Phishing Website Detection: A Dataset-Centric Approach for Enhanced Security
DOI:
https://doi.org/10.56294/dm2024.223Keywords:
Machine learning, Phishing attacks, CybersecurityAbstract
Introduction; Phishing involves cybercriminals creating fake websites that appear to be real sites with the aim of obtaining personal information. With the increasing sophistication of phishing websites, machine learning today provides a useful approach to scan and counter such attacks.
Objective; In this study, we seek to apply machine learning algorithms on the dataset - Phishing_Legitimate_full.csv – which consists of phishing websites and genuine websites that have been labeled.
Method; This paper aims to identify the most effective feature selection method for predicting phishing websites.

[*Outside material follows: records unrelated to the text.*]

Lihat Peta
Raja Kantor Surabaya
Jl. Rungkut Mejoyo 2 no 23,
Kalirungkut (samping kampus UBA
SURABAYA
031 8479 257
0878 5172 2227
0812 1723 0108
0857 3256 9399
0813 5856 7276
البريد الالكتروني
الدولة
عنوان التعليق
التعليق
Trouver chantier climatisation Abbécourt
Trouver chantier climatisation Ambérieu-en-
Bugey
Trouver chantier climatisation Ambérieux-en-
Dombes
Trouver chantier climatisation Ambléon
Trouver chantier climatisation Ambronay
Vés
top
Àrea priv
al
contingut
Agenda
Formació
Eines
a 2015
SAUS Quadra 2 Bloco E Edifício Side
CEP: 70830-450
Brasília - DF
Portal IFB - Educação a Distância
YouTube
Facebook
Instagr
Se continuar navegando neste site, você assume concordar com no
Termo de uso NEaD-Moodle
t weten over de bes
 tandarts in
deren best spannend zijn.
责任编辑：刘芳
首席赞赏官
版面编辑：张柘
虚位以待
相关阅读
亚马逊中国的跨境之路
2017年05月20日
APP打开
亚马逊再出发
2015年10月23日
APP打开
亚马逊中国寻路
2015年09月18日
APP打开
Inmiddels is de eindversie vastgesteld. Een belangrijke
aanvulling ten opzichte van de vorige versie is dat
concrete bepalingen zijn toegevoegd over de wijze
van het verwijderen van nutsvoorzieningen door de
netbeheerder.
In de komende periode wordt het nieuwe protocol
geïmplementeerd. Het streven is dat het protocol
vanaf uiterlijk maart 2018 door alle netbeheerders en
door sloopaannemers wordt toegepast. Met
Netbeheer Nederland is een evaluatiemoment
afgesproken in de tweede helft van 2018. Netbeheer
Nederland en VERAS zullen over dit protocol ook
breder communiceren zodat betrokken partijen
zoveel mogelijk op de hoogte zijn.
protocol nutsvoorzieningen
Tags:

Result; The findings highlight the potential of machine learning in enhancing cybersecurity by automating threat detection and intelligence. Phishing attacks rely on social engineering strategies to present deceptive links as trustworthy sources, deceiving individuals into sharing confidential data.
Conclusion; This study explores the utilization of curated datasets and machine learning algorithms to develop adaptive and efficient phishing detection mechanisms, providing a robust defense against such malicious activities
References
1. Wu L, Du X, Wu J. Effective defense schemes for phishing attacks on mobile computing platforms. IEEE Trans Veh Technol. 2015;65(8):6678–91.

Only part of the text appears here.